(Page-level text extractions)
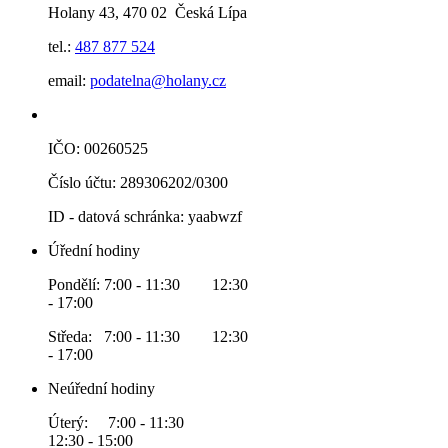
Holany 43, 470 02 Česká Lípa
tel.:
487 877 524
email:
podatelna@holany.cz
IČO: 00260525
Číslo účtu: 289306202/0300
ID - datová schránka: yaabwzf
Úřední hodiny
Pondělí: 7:00 - 11:30 12:30
- 17:00
Středa: 7:00 - 11:30 12:30
- 17:00
Neúřední hodiny
Úterý: 7:00 - 11:30
12:30 - 15:00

*Aim of the task*: Your answer must be an exact copy of the records, with no pictures in it.

*Answer*:
Holany 43, 470 02 Česká Lípa
tel.:
487 877 524
email:
podatelna@holany.cz
IČO: 00260525
Číslo účtu: 289306202/0300
ID - datová schránka: yaabwzf
Úřední hodiny
Pondělí: 7:00 - 11:30 12:30
- 17:00
Středa: 7:00 - 11:30 12:30
- 17:00
Neúřední hodiny
Úterý: 7:00 - 11:30
12:30 - 15:00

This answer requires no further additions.